25 Evet ve ayrıca onların yüreklerindeki gururla böbürlenip kendilerini göklere çıkardığını gördü.
26 Ve göğe doğru seslenip şöyle diyerek haykırdı: Ah! Ya Rab, hizmetkârlarının insançocukları arasında bu kadar iğrenç kötülükleri görmeleri için ne zamana dek burada aşağıda, bu bedende kalmalarına izin vereceksin?
27 İşte, ey Tanrı, onlar sana yakarıyorlar, ancak yüreklerini gurur sarmıştır. İşte, ey Tanrı, onlar dünyanın boş şeyleriyle, kendi büyüklükleriyle böbürlenirken, ağızlarıyla sana yakarıyorlar.
28 Ey Tanrım, onların pahalı giysilerine ve yüzüklerine ve bileziklerine ve altından takılarına ve kendilerini süsledikleri bütün kıymetli şeylerine bir bak; ve işte, onların gönlü bu şeylerdedir ve yinede sana yakarıp: “Ey Tanrı, başkaları mahvolup giderken biz senin seçilmiş halkın olduğumuz için sana teşekkür ederiz” diyorlar.
29 Evet ve onlara Mesih’in gelmeyeceğini bildirmiş olduğunu söylüyorlar.
30 Ey Rab Tanrı, bu halkın arasında böyle bir kötülüğün ve sadakatsizliğin olmasına ne zamana kadar tahammül edeceksin? Ya Rab, acizliğimden dolayı bana dayanma gücü ver. Çünkü ben zayıf bir insanım ve bu halk arasında böyle bir kötülüğün olması ruhuma acılar veriyor.
31 Ya Rab, yüreğim kan ağlıyor; ruhumu Mesih’te teselli eder misin? Ya Rab, bu halkın kötülükleri yüzünden üzerime gelecek olan bu sıkıntılara sabırla katlanabilmem için bana güç verir misin?

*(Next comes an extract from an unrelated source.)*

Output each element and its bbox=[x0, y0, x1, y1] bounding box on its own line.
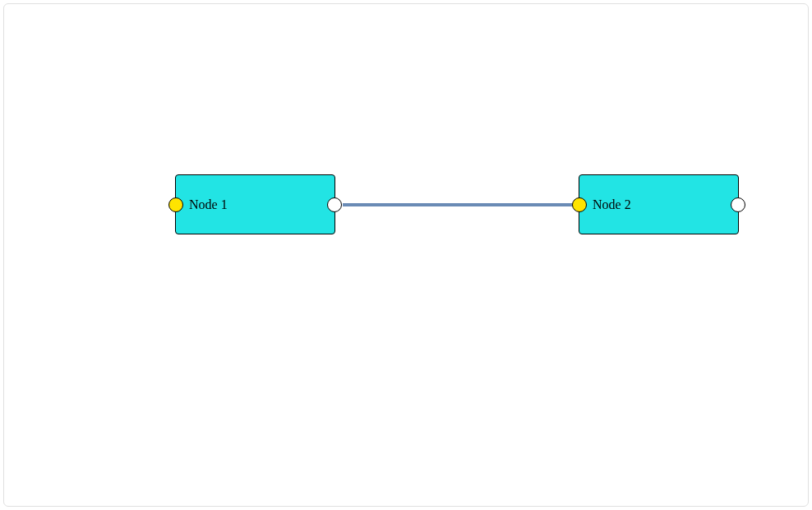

32 Ya Rab, ruhumu teselli eder misin ve benim ve ayrıca benimle beraber emek veren arkadaşlarımın başarılı olmasını sağlar mısın—evet, Ammon’un ve Harun’un ve Omner’in ve ayrıca Amulek ile Zeezrom’un ve ayrıca iki oğlumun—evet, onların hepsini teselli eder misin, ya Rab? Evet, onların ruhlarını Mesih’te teselli eder misin?
33 Bu halkın kötülükleri yüzünden üzerlerine gelecek sıkıntılara katlanabilmeleri için onlara güç verir misin?
34 Ya Rab, onları Mesih’in aracılığıyla tekrar sana getirebilmemiz için bizim başarılı olmamızı sağlar mısın?
35 İşte ya Rab, onların canları kıymetlidir ve onların çoğu kardeşlerimizdir; bu yüzden, ya Rab bu kardeşlerimizi tekrar sana getirebilmemiz için bize akıl ve güç ver.
36 Şimdi öyle oldu ki Alma bu sözleri söyledikten sonra onunla beraber olan herkesin üzerine elini koydu. Ve işte, ellerini onların üzerine koyduğunda, onlar Kutsal Ruh’la doldular.
37 Ve onlar bundan böyle ne yiyeceğiz veya ne içeceğiz ya da ne giyeceğiz diye hiç kaygılanmadan birbirlerinden ayrıldılar.
38 Ve Rab, aç ve susuz kalmamaları için onlara gerekeni sağladı; evet ve Mesih’in sevinciyle her türlü sıkıntıları aşabilmeleri için onlara ayrıca kuvvet verdi. Şimdi bu, Alma’nın duasına göre oldu; ve bu, Alma inançla dua ettiği için oldu.